By Tom Tubman, Executive Director, American Energy Coalition

Utilities from coast to coast are struggling to keep the lights on due to supply limitations, inadequate maintenance and aging infrastructure. The utilities and regulators are quick to blame extreme weather, opposition to new infrastructure projects, and factors beyond their control, but others have pointed out that the utilities have failed to maintain and replace aging equipment. The latest example came from Southern California just two months ago when a widespread electric power outage hit the Los Angeles area, affecting tens of thousands. During a four-day period, over 80,000 people were without power at one point or another, some enduring blackouts for 55 hours or longer.

The Los Angeles Department of Water and Power (LADWP), the largest municipal utility in the U.S., which serves more than four million residents, blamed the early July interruption on a prolonged heat wave that resulted in record demand for electric power. Electricity demand spiked at 6,256 megawatts on July 6, a record high for a July day in Los Angeles. On Saturday, July 7, the day after the lights started to go out, demand for power exceeded 5,700 megawatts, the second highest measure for a weekend day in Los Angeles history.

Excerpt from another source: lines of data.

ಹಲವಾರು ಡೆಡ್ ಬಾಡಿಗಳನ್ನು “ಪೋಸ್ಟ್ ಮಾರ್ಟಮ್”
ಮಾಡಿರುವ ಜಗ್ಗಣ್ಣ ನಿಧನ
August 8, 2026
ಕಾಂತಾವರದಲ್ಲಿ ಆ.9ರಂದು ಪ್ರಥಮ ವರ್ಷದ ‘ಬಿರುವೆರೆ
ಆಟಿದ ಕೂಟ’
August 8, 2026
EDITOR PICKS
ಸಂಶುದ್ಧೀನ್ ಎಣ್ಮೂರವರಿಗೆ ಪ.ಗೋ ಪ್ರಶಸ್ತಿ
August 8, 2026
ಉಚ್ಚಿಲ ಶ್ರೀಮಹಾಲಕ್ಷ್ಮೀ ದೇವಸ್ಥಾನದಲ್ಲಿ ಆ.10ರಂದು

Prior to the outage, LADWP had assured Angelenos that they would have sufficient power available as the heat wave continued. Following the outage, LADWP maintained that it did in fact have sufficient power, and said (in a statement on the LADWP website) that the problem was due to “Unrelenting weather conditions and high energy demand [that] continue to strain equipment, ranging from underground cables, to overheated power lines, as well as larger scale equipment including overloaded power distribution stations and related equipment.”

Officials quoted by the LA Times said, “Aging infrastructure could not handle the surging demand for electricity as Angelenos ran their air conditioning day and night.” At one point more than 46,000 were without power.

Despite regular updates from LADWP, residents and commercial customers were very upset by the lack of credible information coming from the utility. After the initial outage on Friday, the utility said power would be restored in 12-24 hours; by Saturday evening, that estimate grew to 24-48 hours. On Monday morning, the fourth day of the outages, 7,000 were still without power. It wasn’t until Monday afternoon that the number dropped below 2,000.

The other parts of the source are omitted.